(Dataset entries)
---
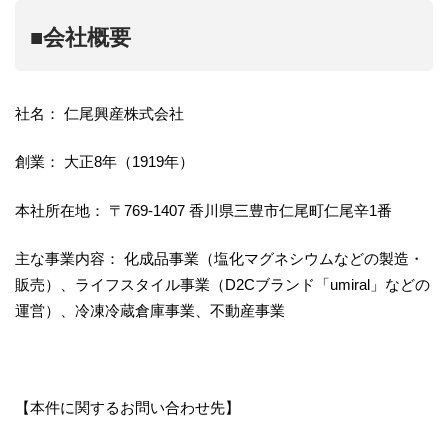
■会社概要
社名： 仁尾興産株式会社
創業： 大正8年（1919年）
本社所在地： 〒769-1407 香川県三豊市仁尾町仁尾辛1番
主な事業内容： 化成品事業（塩化マグネシウムなどの製造・
販売）、ライフスタイル事業（D2Cブランド「umiral」などの
運営）、冷凍冷蔵倉庫事業、不動産事業
【本件に関するお問い合わせ先】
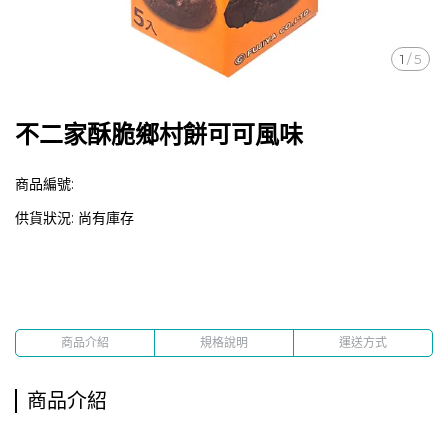
1
/
5
不二家酥脆鄉村餅可可風味
商品編號:
供貨狀況:
尚有庫存
商品介紹
規格說明
運送方式
商品介紹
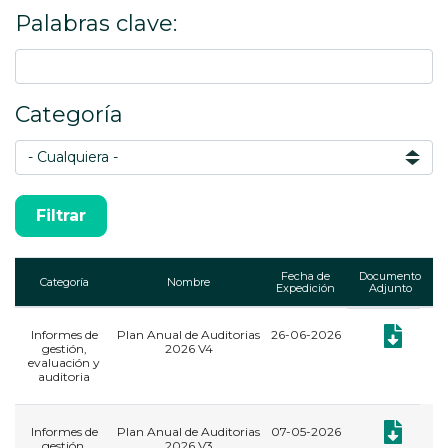
Palabras clave:
Categoría
Fecha de
Documento
Categoría
Nombre
Expedición
Adjunto
Informes de
Plan Anual de Auditorias
26-06-2026
Documento:
gestión,
2026 V4
evaluación y
auditoria
Documento:
Informes de
Plan Anual de Auditorias
07-05-2026
gestión,
2026 V3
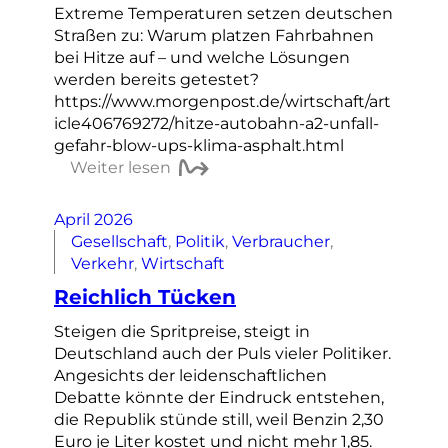
Extreme Temperaturen setzen deutschen
Straßen zu: Warum platzen Fahrbahnen
bei Hitze auf – und welche Lösungen
werden bereits getestet?
https://www.morgenpost.de/wirtschaft/art
icle406769272/hitze-autobahn-a2-unfall-
gefahr-blow-ups-klima-asphalt.html
Weiter lesen
April 2026
Gesellschaft
, 
Politik
, 
Verbraucher
, 
Verkehr
, 
Wirtschaft
Reichlich Tücken
Steigen die Spritpreise, steigt in
Deutschland auch der Puls vieler Politiker.
Angesichts der leidenschaftlichen
Debatte könnte der Eindruck entstehen,
die Republik stünde still, weil Benzin 2,30
Euro je Liter kostet und nicht mehr 1,85.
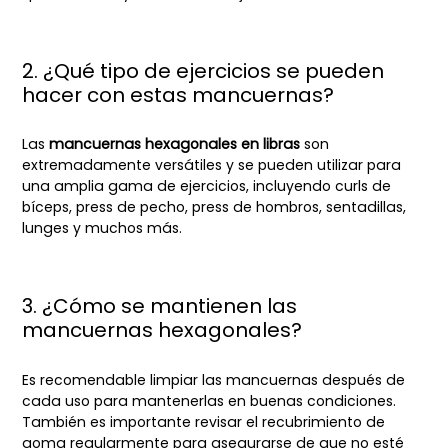
2. ¿Qué tipo de ejercicios se pueden
hacer con estas mancuernas?
Las
mancuernas hexagonales en libras
son
extremadamente versátiles y se pueden utilizar para
una amplia gama de ejercicios, incluyendo curls de
bíceps, press de pecho, press de hombros, sentadillas,
lunges y muchos más.
3. ¿Cómo se mantienen las
mancuernas hexagonales?
Es recomendable limpiar las mancuernas después de
cada uso para mantenerlas en buenas condiciones.
También es importante revisar el recubrimiento de
goma regularmente para asegurarse de que no esté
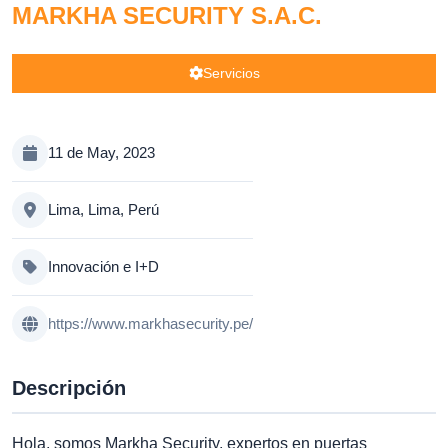
MARKHA SECURITY S.A.C.
Servicios
11 de May, 2023
Lima, Lima, Perú
Innovación e I+D
https://www.markhasecurity.pe/
Descripción
Hola, somos Markha Security, expertos en puertas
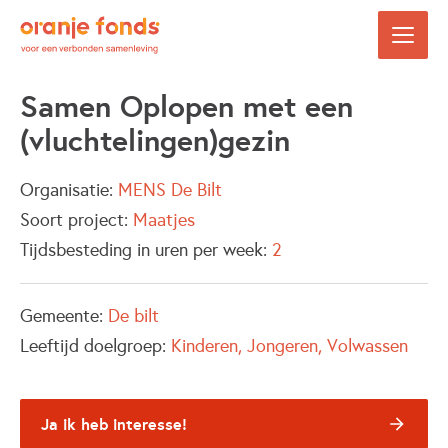
Samen Oplopen met een
(vluchtelingen)gezin
Organisatie:
MENS De Bilt
Soort project:
Maatjes
Tijdsbesteding in uren per week:
2
Gemeente:
De bilt
Leeftijd doelgroep:
Kinderen
Jongeren
Volwassen
Ja ik heb interesse!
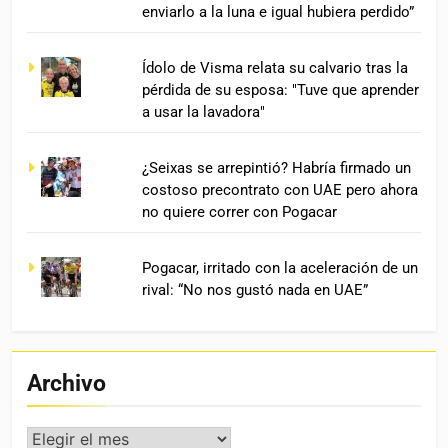
enviarlo a la luna e igual hubiera perdido”
Ídolo de Visma relata su calvario tras la
pérdida de su esposa: "Tuve que aprender
a usar la lavadora"
¿Seixas se arrepintió? Habría firmado un
costoso precontrato con UAE pero ahora
no quiere correr con Pogacar
Pogacar, irritado con la aceleración de un
rival: “No nos gustó nada en UAE”
Archivo
Archivo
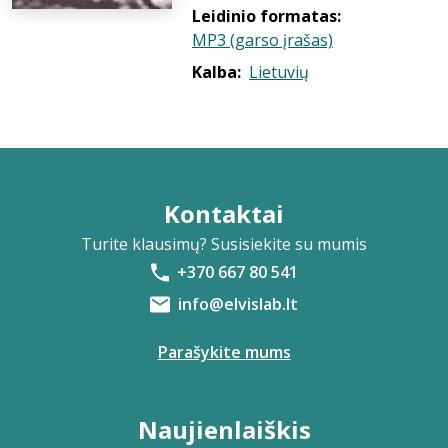
Leidinio formatas:
MP3 (garso įrašas)
Kalba:
Lietuvių
Kontaktai
Turite klausimų? Susisiekite su mumis
+370 667 80 541
info@elvislab.lt
Parašykite mums
Naujienlaiškis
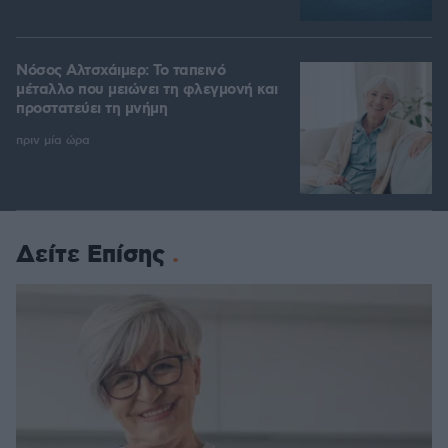
Νόσος Αλτσχάιμερ: Το ταπεινό
μέταλλο που μειώνει τη φλεγμονή και
προστατεύει τη μνήμη
πριν μία ώρα
Δείτε Επίσης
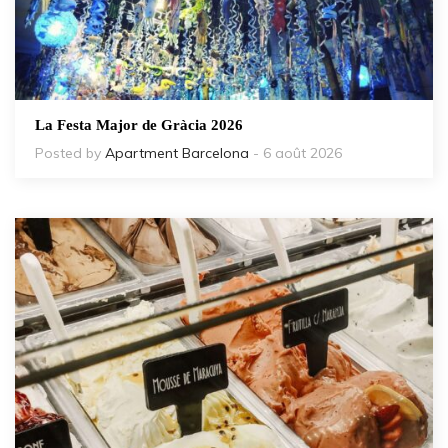
La Festa Major de Gràcia 2026
Posted by
Apartment Barcelona
- 6 août 2026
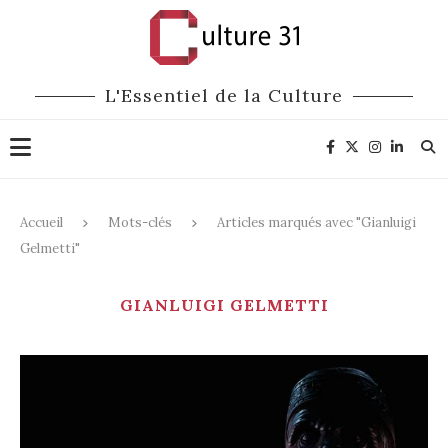
L'Essentiel de la Culture
Accueil
Mots-clés
Articles marqués avec "Gianluigi
Gelmetti"
GIANLUIGI GELMETTI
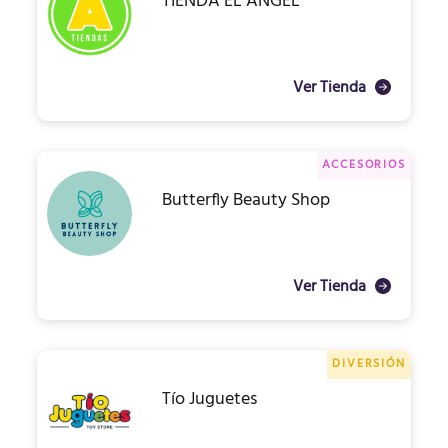
TIENDA EL ÁNGEL
Ver Tienda
ACCESORIOS
Butterfly Beauty Shop
Ver Tienda
DIVERSIÓN
Tío Juguetes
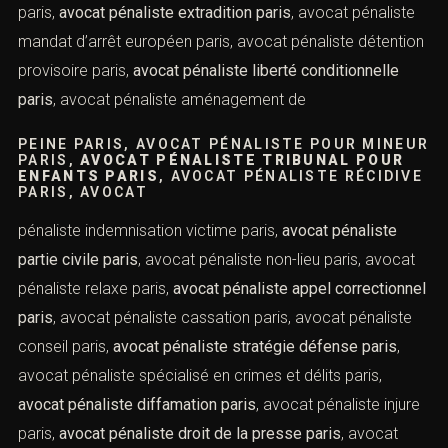
violences conjugales paris
, avocat pénaliste meurtre
paris, avocat pénaliste terrorisme paris,
avocat pénaliste
criminalité organisée paris
, avocat pénaliste droit pénal
international paris,
avocat pénaliste extradition paris
,
avocat pénaliste mandat d’arrêt européen paris, avocat
pénaliste détention provisoire paris,
avocat pénaliste
liberté conditionnelle paris
, avocat pénaliste
aménagement de
PEINE PARIS, AVOCAT PÉNALISTE POUR
MINEUR PARIS,
AVOCAT PÉNALISTE
TRIBUNAL POUR ENFANTS PARIS
, AVOCAT
PÉNALISTE RÉCIDIVE PARIS, AVOCAT
pénaliste indemnisation victime paris,
avocat pénaliste
partie civile paris
, avocat pénaliste non-lieu paris, avocat
pénaliste relaxe paris,
avocat pénaliste appel
correctionnel paris
, avocat pénaliste cassation paris,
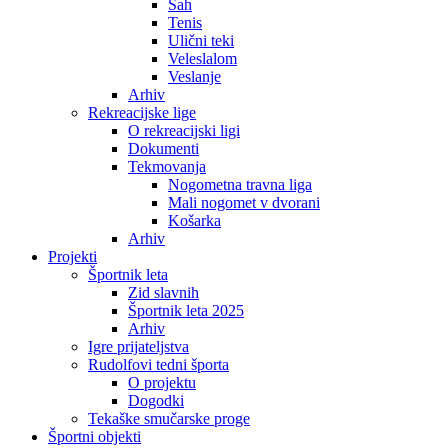
Šah
Tenis
Ulični teki
Veleslalom
Veslanje
Arhiv
Rekreacijske lige
O rekreacijski ligi
Dokumenti
Tekmovanja
Nogometna travna liga
Mali nogomet v dvorani
Košarka
Arhiv
Projekti
Športnik leta
Zid slavnih
Športnik leta 2025
Arhiv
Igre prijateljstva
Rudolfovi tedni športa
O projektu
Dogodki
Tekaške smučarske proge
Športni objekti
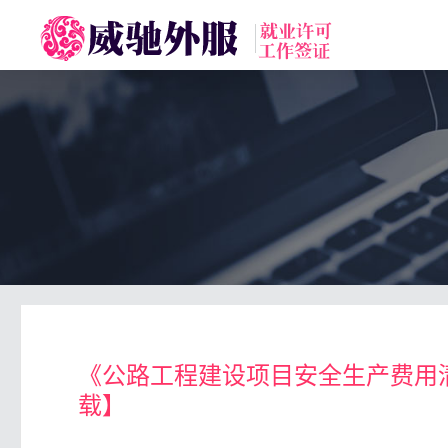
toggle
navigation
《公路工程建设项目安全生产费用清单及
载】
---
*EXERCISE DIRECTIONS*:
From the line containing "Zid slavnih" through the last line of the records, both included, output those lines exactly and nothing else; skip the pictures.

*RESPONSE BOX*:
Zid slavnih
Športnik leta 2025
Arhiv
Igre prijateljstva
Rudolfovi tedni športa
O projektu
Dogodki
Tekaške smučarske proge
Športni objekti
toggle
navigation
《公路工程建设项目安全生产费用清单及
载】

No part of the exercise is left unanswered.